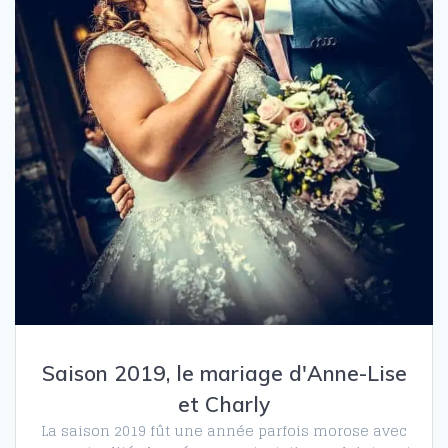
Saison 2019, le mariage d'Anne-Lise
et Charly
La saison 2019 fût une année parfois morose avec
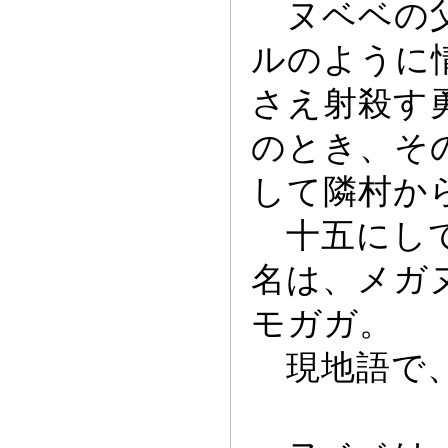
ヌベベの父
ルのように
さえ射殺す
のとき、そ
して隣村か
十五にして
名は、メガ
モガガ。
現地語で、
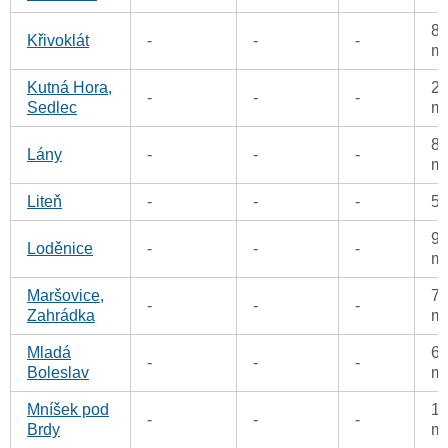
83
Křivoklát
-
-
-
m
Kutná Hora,
23
-
-
-
Sedlec
m
82
Lány
-
-
-
m
Liteň
-
-
-
5
90
Loděnice
-
-
-
m
Maršovice,
74
-
-
-
Zahrádka
m
Mladá
65
-
-
-
Boleslav
m
Mníšek pod
10
-
-
-
Brdy
m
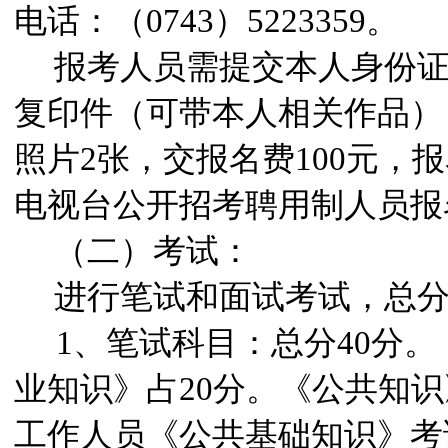
电话：（0743）5223359。
报考人员需提交本人身份
复印件（可带本人相关作品）
照片2张，交报名费100元，
电视台公开招考聘用制人员报
（二）考试：
进行笔试和面试考试，总分1
1
、笔试科目：总分40分。
业知识》占20分。《公共知
工作人员《公共基础知识》考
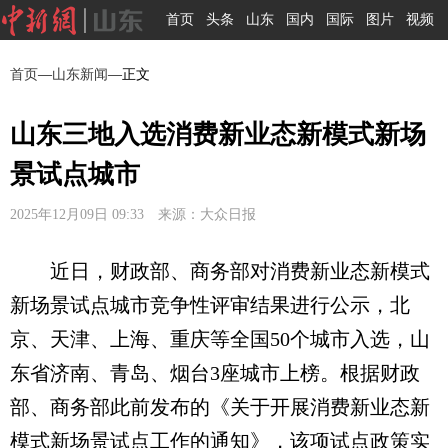
首页
头条
山东
国内
国际
图片
视频
首页
—
山东新闻
—正文
山东三地入选消费新业态新模式新场
景试点城市
2025年12月09日 09:33 来源：大众日报
近日，财政部、商务部对消费新业态新模式
新场景试点城市竞争性评审结果进行公示，北
京、天津、上海、重庆等全国50个城市入选，山
东省济南、青岛、烟台3座城市上榜。根据财政
部、商务部此前发布的《关于开展消费新业态新
模式新场景试点工作的通知》，该项试点政策实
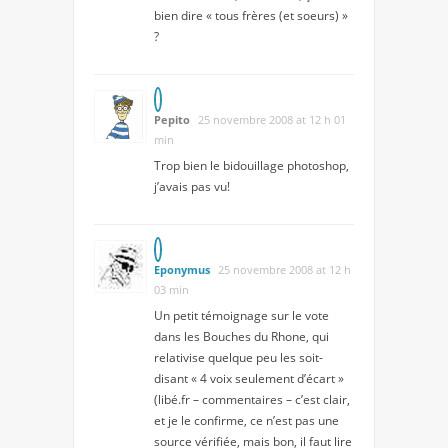
bien dire « tous frères (et soeurs) »
?
Pepito
25 novembre 2008 at 12 h 01
min
Trop bien le bidouillage photoshop,
j’avais pas vu!
Eponymus
25 novembre 2008 at 12 h
03 min
Un petit témoignage sur le vote
dans les Bouches du Rhone, qui
relativise quelque peu les soit-
disant « 4 voix seulement d’écart »
(libé.fr – commentaires – c’est clair,
et je le confirme, ce n’est pas une
source vérifiée, mais bon, il faut lire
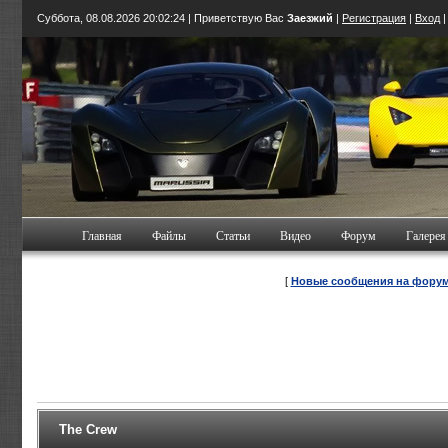
Суббота, 08.08.2026
20:02:25
| Приветствую Вас
Заезжий
|
Регистрация
|
Вход
Главная
Файлы
Статьи
Видео
Форум
Галерея
[
Новые сообщения на фору
The Crew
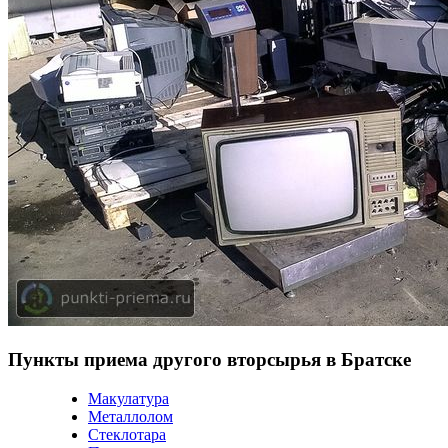
Пункты приема другого вторсырья в Братске
Макулатура
Металлолом
Стеклотара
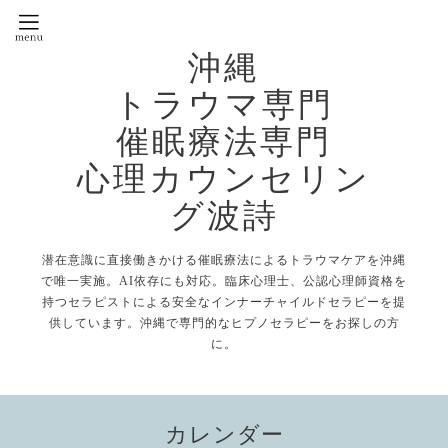
沖縄
トラウマ専門
催眠療法専門
心理カウンセリン
グ波詩
潜在意識に直接働きかける催眠療法によるトラウマケアを沖縄
で唯一実施。AI依存にも対応。臨床心理士、公認心理師資格を
持つセラピストによる安全なインナーチャイルドセラピーを提
供しています。沖縄で専門的なヒプノセラピーをお探しの方
に。
カレンダー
*****
--- Exercise brief ---
Lines holding "novembre": copy each one from the records above.

--- Answer to the problem ---
25 novembre 2008 at 12 h 01
25 novembre 2008 at 12 h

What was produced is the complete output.